Intervention initiated by the WHNP to Mrs. W is a result of evidence-based practice and excellence in experience with women’s health cases. The drugs used to treat the patient were majorly painkillers, which were not coping with the main cause of the problem. This was symptoms relieving management. Unfortunately, managing pain facilitated adverse complications of the disease since the bone density and mass continued to reduce. This explains the reason why the patient suffered bone fracture from a minor accident. A competency that was maintained in managing the client was “acknowledging own limitations in knowledge and clinical expertise before determining when to deviate from evidence-based best practice”. The orthopedic nurse welcomed the intervention of the WHNP which latter proved to be fruitful in managing the exemplar.
Impact of Information System and Technology. Collaborating cannot be effective without embracing information system. Technology is a factor that has a positive impact on the management of patients in hospitals. This factor was witnessed in management of exemplar. The management team had to “value the use of information and communication technologies in patient care” (QSEN, 2012). This competency was achieved through incorporation of current technologies such as radiology in evaluating the patient’s conditions. Information concerning the patient’s history of management was well maintained in computers. This facilitated easy retrieval of the information and comparison of the previous management to detect errors, points of improvement, and ease communication. Entering data in the computer demonstrates how the health care team achieved the competency on “searching, retrieving, and managing data in making decision, using information and knowledge management system” (QSEN, 2012). In addition, the management team demonstrated the informatics competency on “promoting access to patient care information for all professions who provide care to patients” (QSEN, 2012). All the immediate participants in managing Mrs. W got easy access to necessary information regarding her condition. The information was secured in the computers, which had secret codes to log in; thus, maintaining the privacy and confidentiality of the patients.

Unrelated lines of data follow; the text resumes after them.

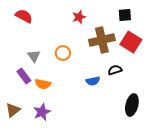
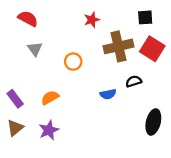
gray triangle: (34, 56) -> (35, 49), moved
purple rectangle: (24, 76) -> (15, 99), moved
orange semicircle: (43, 84) -> (50, 98), turned 140

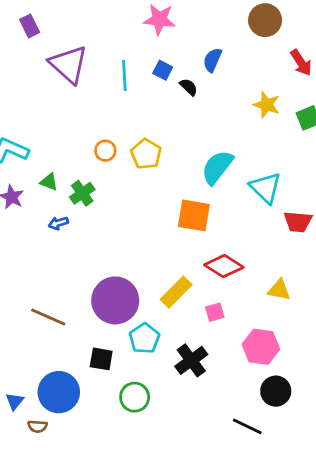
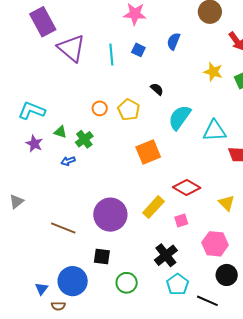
purple rectangle: (30, 26) -> (43, 22), size x1.8
black semicircle: (189, 87) -> (157, 89), moved
cyan triangle: (266, 188) -> (214, 131), turned -45
orange square: (194, 215) -> (148, 152), moved, turned -30
yellow triangle: (279, 290) -> (227, 203), turned 36
cyan pentagon: (144, 338) -> (178, 284), moved

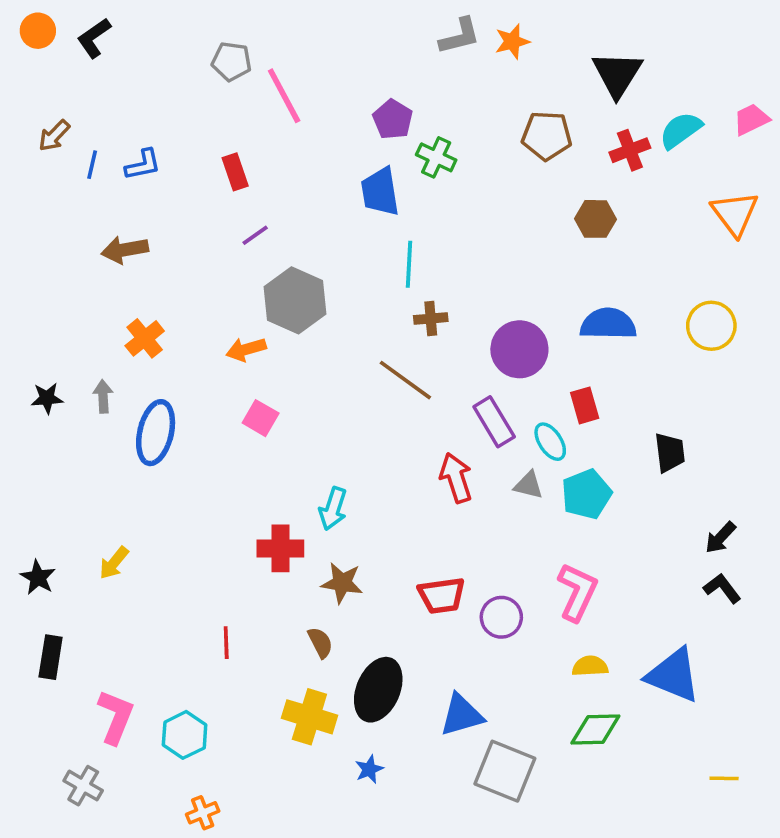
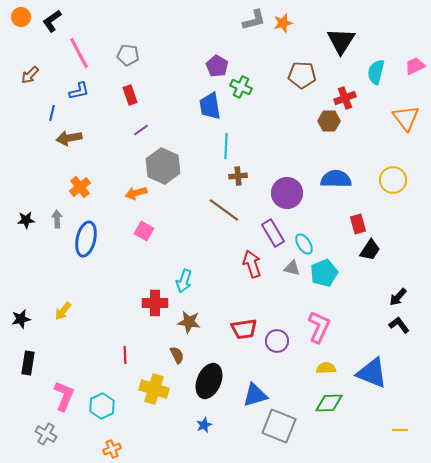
gray pentagon: (232, 61) -> (128, 55), moved
pink line: (284, 96) -> (79, 53), moved
cyan semicircle: (681, 130) -> (376, 72), turned -40
red cross: (630, 150) -> (345, 98), moved
blue line: (92, 165) -> (52, 113), moved
red rectangle: (585, 405) -> (358, 224), moved
black trapezoid: (670, 452) -> (370, 250), turned 40
black star: (38, 577) -> (21, 319), turned 30
yellow cross: (309, 717) -> (154, 389), moved

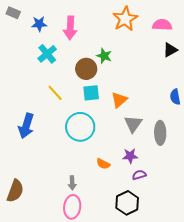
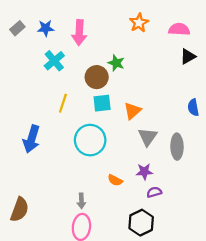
gray rectangle: (13, 13) -> (17, 28), moved, turned -64
orange star: (125, 19) -> (139, 23), size x0.7
yellow line: (55, 93) -> (63, 103), turned 60

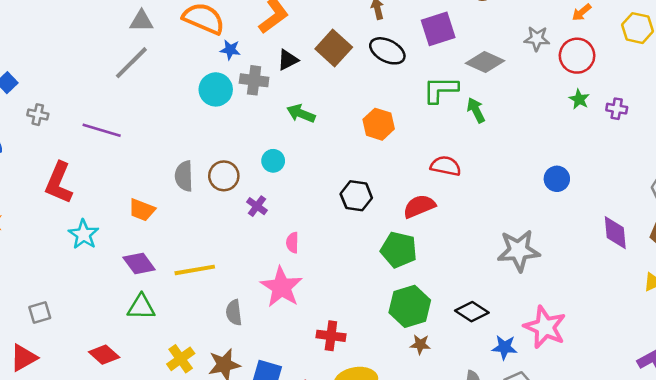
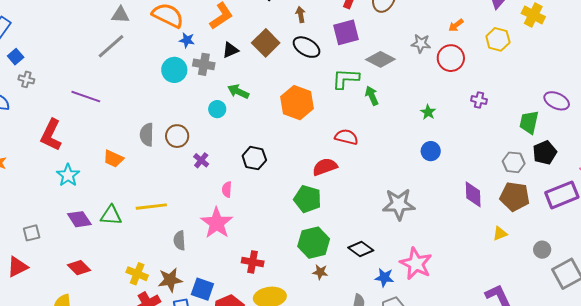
green star: (579, 99) -> (428, 112), moved
gray cross: (38, 115) -> (26, 79), moved
orange hexagon: (379, 124) -> (297, 103), size x1.4
cyan circle: (273, 161) -> (217, 109), moved
black hexagon: (356, 196) -> (254, 158), moved
purple diamond: (139, 264) -> (79, 219), moved
green triangle: (141, 307) -> (111, 215), moved
yellow cross: (181, 359) -> (137, 274), turned -35

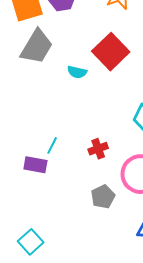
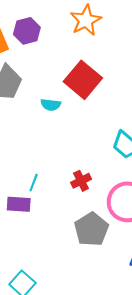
gray pentagon: (103, 197) -> (91, 229), size x1.4

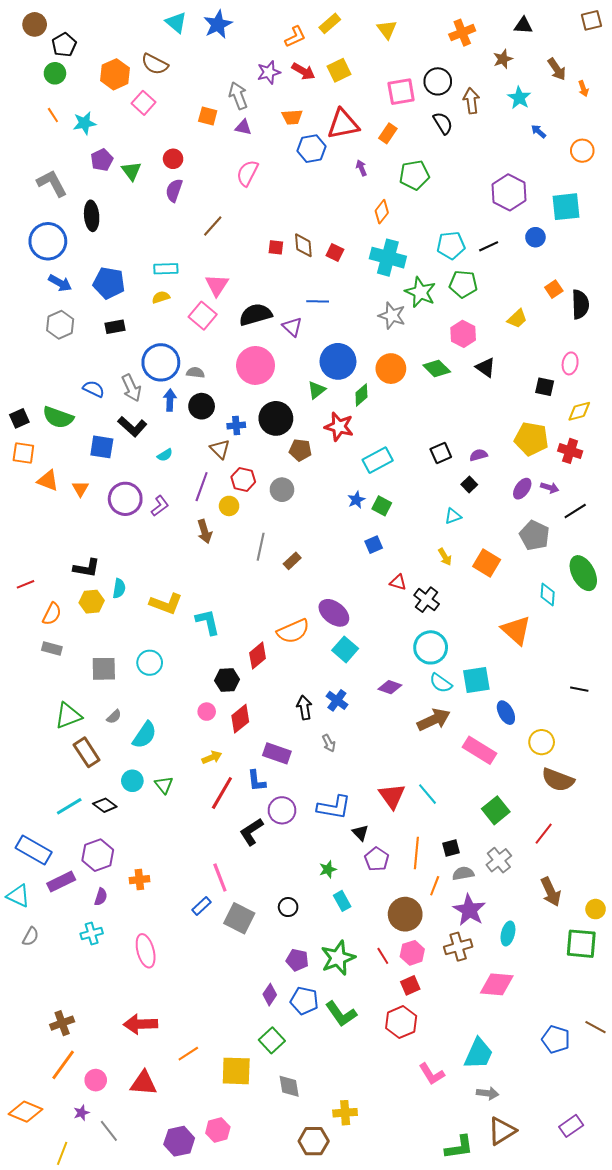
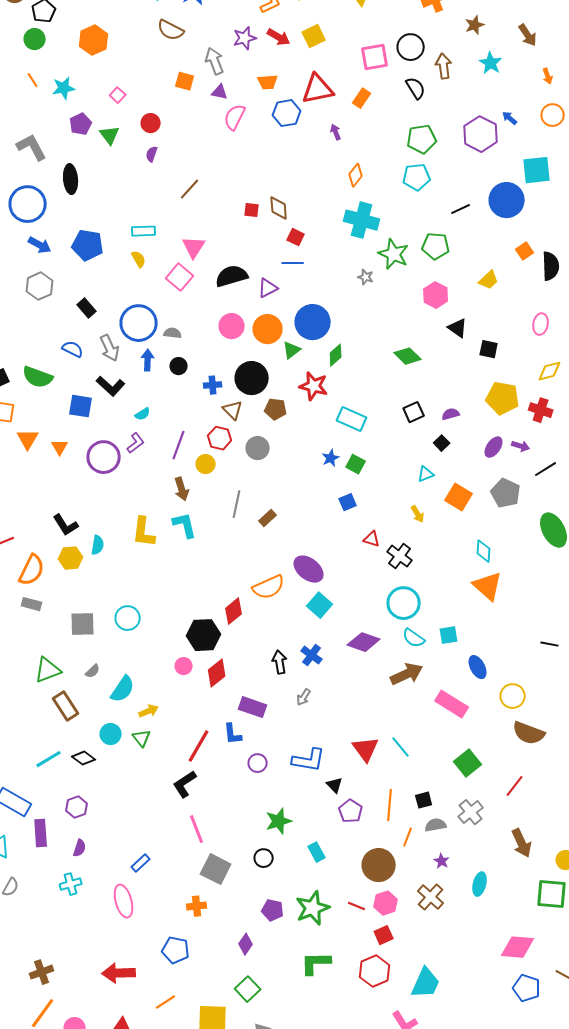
brown semicircle: (155, 64) -> (171, 30), moved
orange arrow: (583, 89) -> (548, 76), moved
pink square: (144, 103) -> (118, 95), moved, size x0.7
blue arrow: (539, 131) -> (510, 118), moved
pink semicircle: (247, 173) -> (235, 117), moved
green pentagon: (414, 175) -> (422, 139), moved
purple semicircle: (174, 190) -> (152, 154), size x0.7
purple hexagon: (509, 192) -> (481, 134), moved
blue circle: (535, 237) -> (507, 200), size x1.8
cyan pentagon: (451, 245) -> (417, 177), moved
red square: (335, 252) -> (296, 237), moved
yellow semicircle: (161, 297) -> (139, 259), turned 78
gray star: (392, 316) -> (366, 277), size x0.6
black rectangle: (115, 327) -> (87, 308), moved, turned 60
purple triangle: (292, 327) -> (268, 288), turned 50
pink circle: (256, 365) -> (232, 326), size x0.7
orange circle: (391, 369) -> (268, 329), moved
green diamond: (437, 369) -> (408, 356), moved
black square: (545, 387) -> (489, 349), moved
black circle: (202, 406) -> (179, 366), size x0.7
brown triangle: (220, 449) -> (233, 410), moved
cyan rectangle: (378, 460) -> (352, 419), turned 52
orange triangle: (48, 480) -> (28, 439), turned 40
purple L-shape: (160, 506) -> (136, 443), moved
orange square: (487, 563) -> (459, 497), moved
black L-shape: (87, 568) -> (66, 525), turned 48
cyan diamond: (548, 595) -> (484, 551), moved
yellow L-shape: (166, 604) -> (144, 532), moved, turned 76
orange semicircle: (52, 614) -> (32, 570), size x1.4
cyan L-shape: (208, 622) -> (185, 525), moved
black hexagon: (227, 680) -> (204, 635), size x1.4
cyan square: (476, 680) -> (449, 635), size x0.7
purple diamond: (390, 687) -> (364, 642), size x1.4
gray arrow: (329, 743) -> (304, 697), turned 60
yellow arrow: (212, 757) -> (149, 711), moved
purple circle: (282, 810) -> (258, 763), size x0.7
black L-shape: (251, 832) -> (185, 784), moved
purple hexagon: (98, 855) -> (77, 807), size x0.7
green star: (328, 869) -> (279, 821), moved, size x1.5
orange cross: (139, 880) -> (197, 906), moved
purple rectangle: (61, 882) -> (41, 833), turned -68
blue rectangle: (202, 906) -> (141, 863), moved
purple star: (469, 910) -> (442, 861), size x0.5
brown cross: (458, 947) -> (431, 897), turned -32
red line: (383, 956) -> (357, 906), turned -36
pink diamond: (497, 984) -> (518, 947), moved
blue pentagon: (304, 1001) -> (176, 950), moved
green L-shape: (341, 1014) -> (316, 963), turned 124
cyan trapezoid: (478, 1054) -> (426, 983), moved

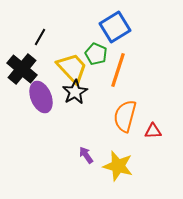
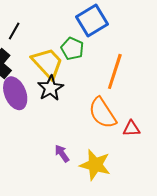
orange line: (118, 70) -> (115, 71), moved
orange semicircle: (125, 116) -> (102, 113), turned -48

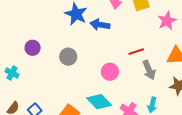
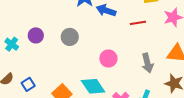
purple circle: (33, 48) -> (36, 35), moved
red line: (136, 52) -> (138, 23), moved

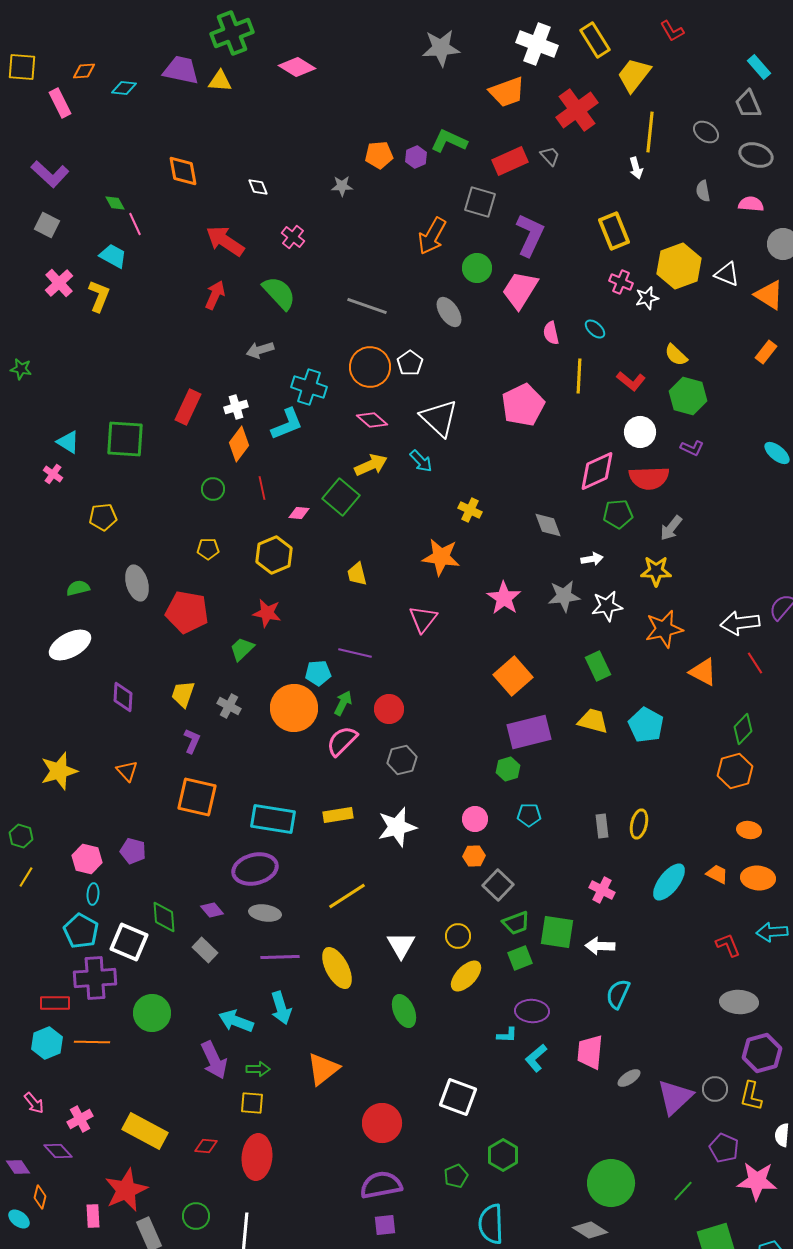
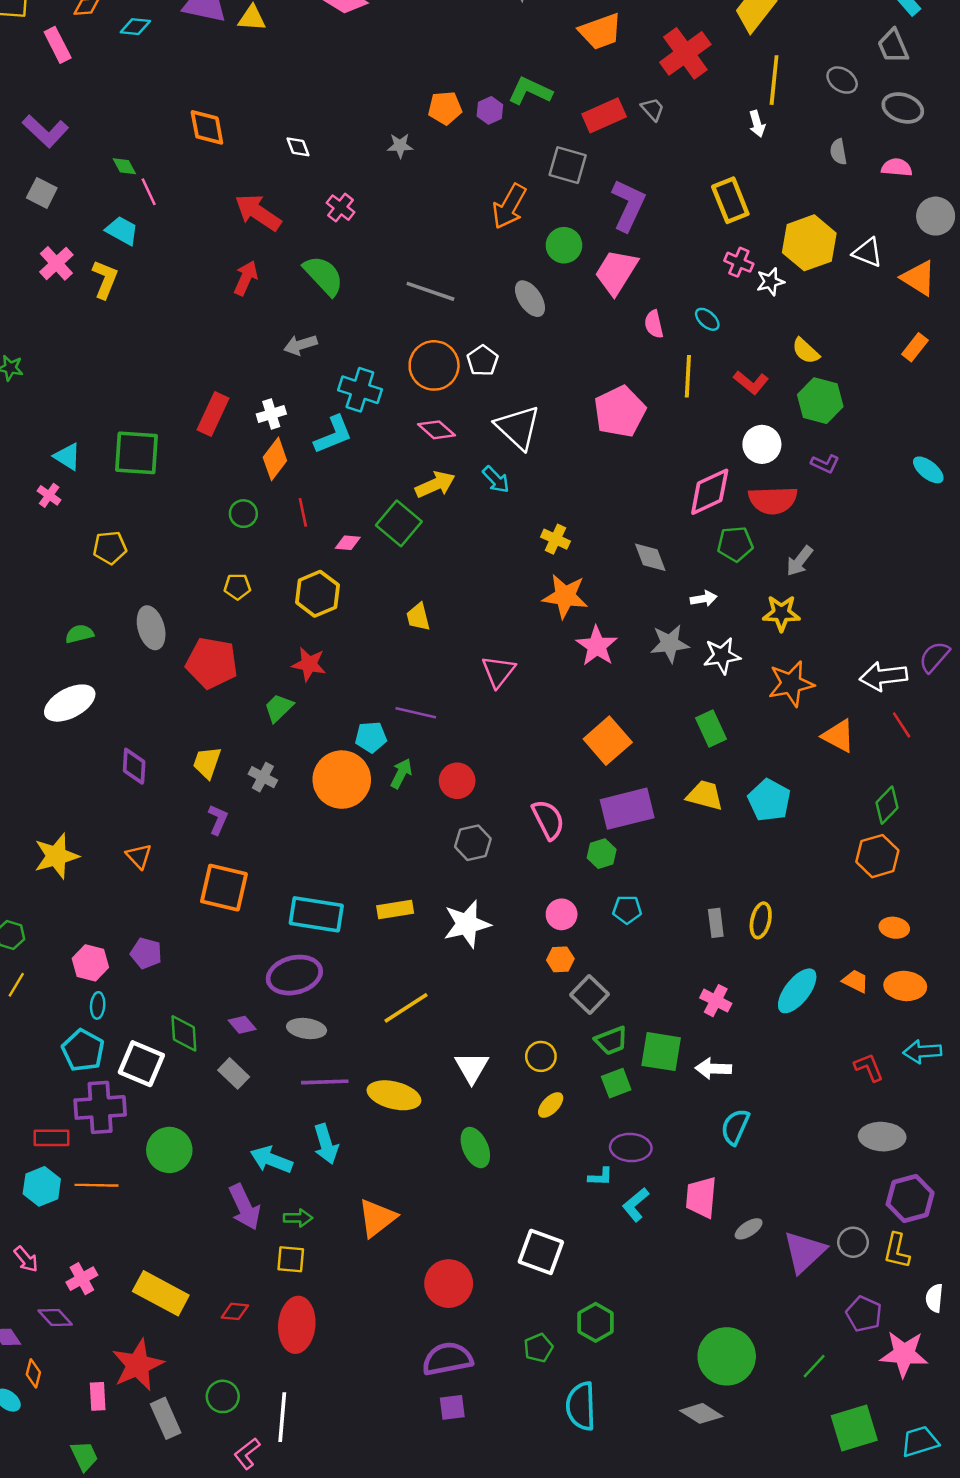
orange star: (441, 557) -> (565, 596), moved
pink semicircle: (342, 741) -> (548, 820), moved, turned 108
yellow ellipse: (337, 968) -> (394, 1095), turned -48
yellow ellipse: (466, 976) -> (551, 1105), size x0.7

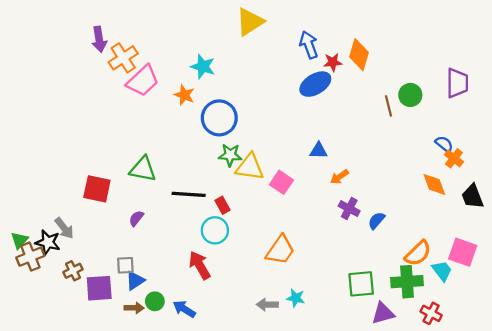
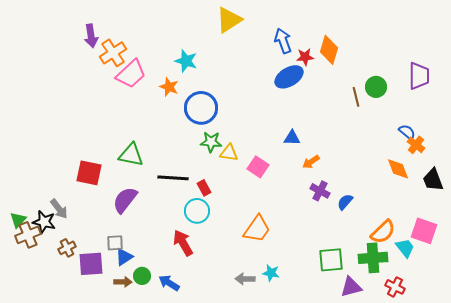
yellow triangle: (250, 167) -> (229, 153), size x0.7
purple semicircle: (136, 218) -> (125, 200), size x1.8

In conclusion, choosing WHNP was motivated by my profound experience in the health care sector as a registered nurse and the need to participate in delivery of care to the largest group of female patients in the hospitals. The roles of WHNP were extrapolated by the registered nurse practitioner’s actions as a result of the growing need to endow the nurses with special skills regarding women’s health. The wide range of feminine health problems makes a well-educated and equipped nurse achieve better competency. This is achieved with the help of undertaking a master’s degree in women’s health. The scope of practice for WHNP depends on the location of practicing, unit in the hospital, and personal principles and values.
Mrs. W, who was suffering from post-menopausal complications, was used as an exemplar for better understanding of theoretical background. Nightingale’s concepts of petty management and observation of the patient were correlated with the exemplar. Petty management contributed to misdiagnosis, which was latter corrected after close observation of the admitted patient. The vitality of QSEN criteria for the graduate was revealed in the exemplar’s case. Emphasis was laid on the identified QSEN competencies with the aim of promoting health care outcomes.